If a line in the material below has the word "Anbieter", copy it.

Raw data »
===============
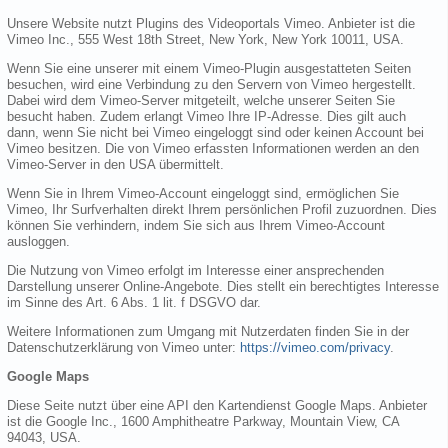
Unsere Website nutzt Plugins des Videoportals Vimeo. Anbieter ist die
Vimeo Inc., 555 West 18th Street, New York, New York 10011, USA.
Wenn Sie eine unserer mit einem Vimeo-Plugin ausgestatteten Seiten
besuchen, wird eine Verbindung zu den Servern von Vimeo hergestellt.
Dabei wird dem Vimeo-Server mitgeteilt, welche unserer Seiten Sie
besucht haben. Zudem erlangt Vimeo Ihre IP-Adresse. Dies gilt auch
dann, wenn Sie nicht bei Vimeo eingeloggt sind oder keinen Account bei
Vimeo besitzen. Die von Vimeo erfassten Informationen werden an den
Vimeo-Server in den USA übermittelt.
Wenn Sie in Ihrem Vimeo-Account eingeloggt sind, ermöglichen Sie
Vimeo, Ihr Surfverhalten direkt Ihrem persönlichen Profil zuzuordnen. Dies
können Sie verhindern, indem Sie sich aus Ihrem Vimeo-Account
ausloggen.
Die Nutzung von Vimeo erfolgt im Interesse einer ansprechenden
Darstellung unserer Online-Angebote. Dies stellt ein berechtigtes Interesse
im Sinne des Art. 6 Abs. 1 lit. f DSGVO dar.
Weitere Informationen zum Umgang mit Nutzerdaten finden Sie in der
Datenschutzerklärung von Vimeo unter:
https://vimeo.com/privacy
.
Google Maps
Diese Seite nutzt über eine API den Kartendienst Google Maps. Anbieter
ist die Google Inc., 1600 Amphitheatre Parkway, Mountain View, CA
94043, USA.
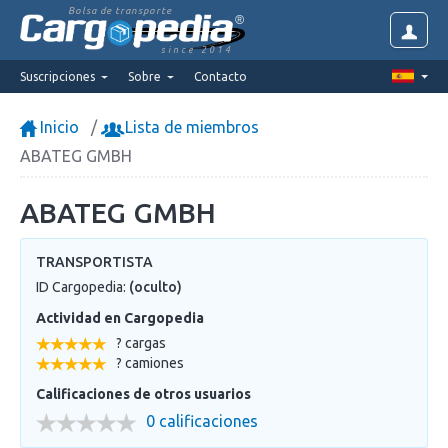
Bolsa de transporte
since 2014
Suscripciones
Sobre
Contacto
Inicio
Lista de miembros
ABATEG GMBH
ABATEG GMBH
TRANSPORTISTA
ID Cargopedia:
(oculto)
Actividad en Cargopedia
? cargas
? camiones
Calificaciones de otros usuarios
0 calificaciones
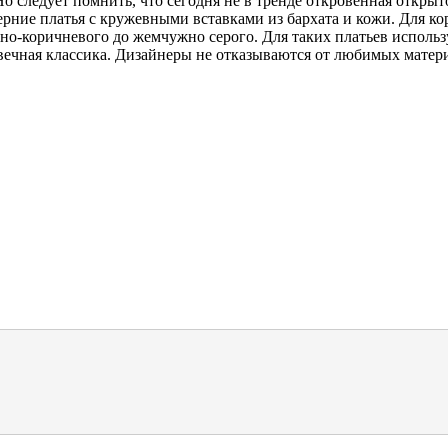
о следует помнить, что сегодня не в тренде откровенная откры
рние платья с кружевными вставками из бархата и кожи. Для ко
дно-коричневого до жемчужно серого. Для таких платьев использ
вечная классика. Дизайнеры не отказываются от любимых матер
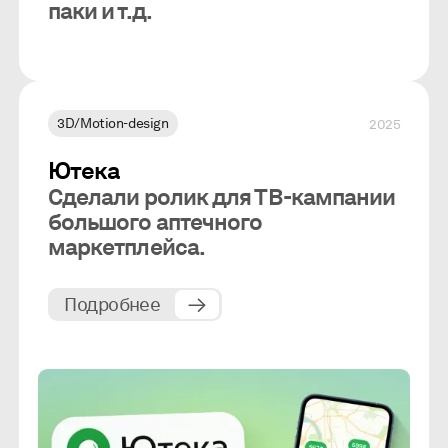
паки и т.д.
3D/Motion-design
2025
Ютека
Сделали ролик для ТВ-кампании
большого аптечного
маркетплейса.
Подробнее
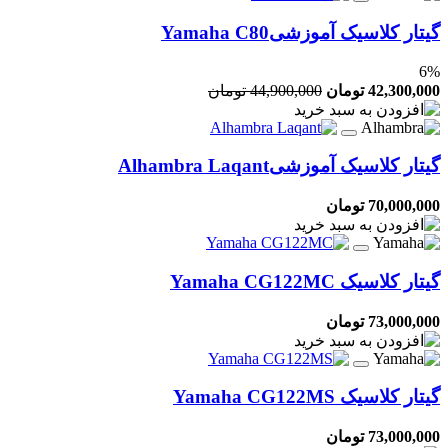
گیتار کلاسیک آموزشی
Yamaha C80
6
%
42,300,000 تومان
44,900,000 تومان
گیتار کلاسیک آموزشی
Alhambra Laqant
70,000,000 تومان
گیتار کلاسیک
Yamaha CG122MC
73,000,000 تومان
گیتار کلاسیک
Yamaha CG122MS
73,000,000 تومان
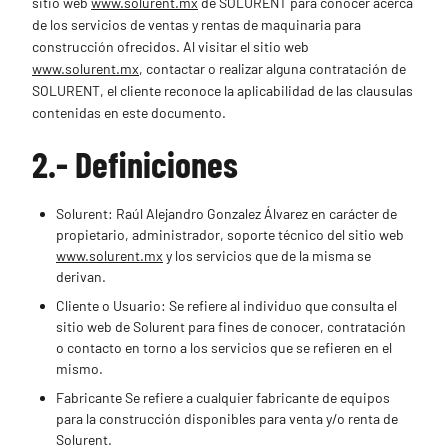
sitio web
www.solurent.mx
de SOLURENT para conocer acerca
de los servicios de ventas y rentas de maquinaria para
construcción ofrecidos. Al visitar el sitio web
www.solurent.mx
, contactar o realizar alguna contratación de
SOLURENT, el cliente reconoce la aplicabilidad de las clausulas
contenidas en este documento.
2.- Definiciones
Solurent: Raúl Alejandro Gonzalez Álvarez en carácter de
propietario, administrador, soporte técnico del sitio web
www.solurent.mx
y los servicios que de la misma se
derivan.
Cliente o Usuario: Se refiere al individuo que consulta el
sitio web de Solurent para fines de conocer, contratación
o contacto en torno a los servicios que se refieren en el
mismo.
Fabricante Se refiere a cualquier fabricante de equipos
para la construcción disponibles para venta y/o renta de
Solurent.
===============
Solution for this exercise »
Unsere Website nutzt Plugins des Videoportals Vimeo. Anbieter ist die
Diese Seite nutzt über eine API den Kartendienst Google Maps. Anbieter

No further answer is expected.